There are two kinds of guidances, according to recently appointed Principal Deputy Associate Attorney General Claire McCusker Murray, which should be treated quite differently.[1]  Her explanation is worth quoting at length:

The key is to distinguish between two categories of guidance, the part that mirrors what the law requires and everything else.  The rest might include, for example, language suggesting obligations that go beyond what the law requires, language that represents the agency’s interpretation of an ambiguity in a statute or regulation, or language where the agency is recommending “best practices.”  For the first category, the response is simple:  you’ll want to ensure that your business practices are consistent with the portion of the guidance that mirrors binding law.  For everything else, that’s where you make a good faith risk calculation—really, a business decision, informed by a legal assessment—about whether to follow an agency’s subregulatory guidance, which may be persuasive, or whether to take another lawful approach that differs from the guidance.

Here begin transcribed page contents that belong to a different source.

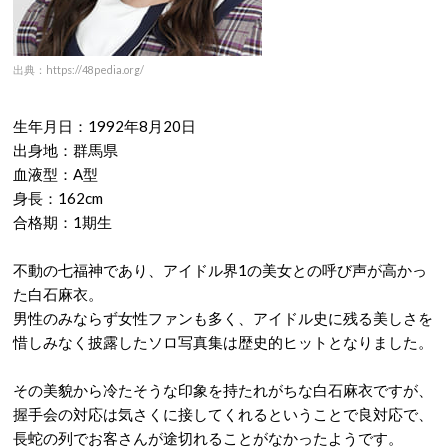
出典：https://48pedia.org/
生年月日：1992年8月20日
出身地：群馬県
血液型：A型
身長：162cm
合格期：1期生
不動の七福神であり、アイドル界1の美女との呼び声が高かっ
た白石麻衣。
男性のみならず女性ファンも多く、アイドル史に残る美しさを
惜しみなく披露したソロ写真集は歴史的ヒットとなりました。
その美貌から冷たそうな印象を持たれがちな白石麻衣ですが、
握手会の対応は気さくに接してくれるということで良対応で、
長蛇の列でお客さんが途切れることがなかったようです。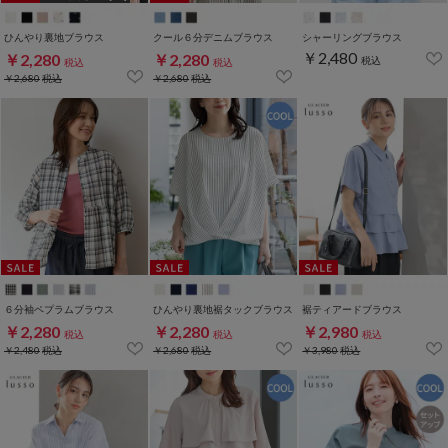
ひんやり裏地ブラウス
クール６分デニムブラウス
シャーリングブラウス
￥2,480
￥2,280
￥2,280
税込
税込
税込
￥2,680
税込
￥2,680
税込
６分袖ペプラムブラウス
ひんやり裏地裾タックブラウス
裾ティアードブラウス
￥2,280
￥2,280
￥2,980
税込
税込
税込
￥2,480
税込
￥2,680
税込
￥3,980
税込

She also noted that “When you add deference doctrines like Auer into the mix, there’s a real risk that guidance can, practically speaking, end up having the same effect as regulation.”  As a result, “Unless and until the Supreme Court charts a new course with respect to Auer deference in Kisor v. Wilkie this Term, an important part of that good faith risk calculation will be informed by your legal team’s analysis of whether the guidance at issue is likely to be accorded deference.”

We appreciate that Murray used the term “subregulatory guidance” to refer to guidance documents ranging from “Dear Colleague” letters to “Frequently Asked Questions” to bulletins to other informal guidance statements.  Observing that critics have called this litany of materials “regulatory dark matter,” Murray emphasized that under our separation of powers “subregulatory guidance isn’t law—it’s just paper.”

Murray’s remarks on subregulatory guidance continue the welcome effort we have seen from some banking regulators to limit the use of guidance that goes beyond sources of law—statutes and regulations—as the basis of formal or informal enforcement actions.  Much work remains, but we are hopeful that the DOJ’s efforts will influence government agencies to better conform their enforcement efforts with the separation of powers and the rule of law.


[1] Principal Deputy Associate Attorney General Murray delivered her remarks earlier this week at the Compliance Week Annual Conference in Washington, D.C.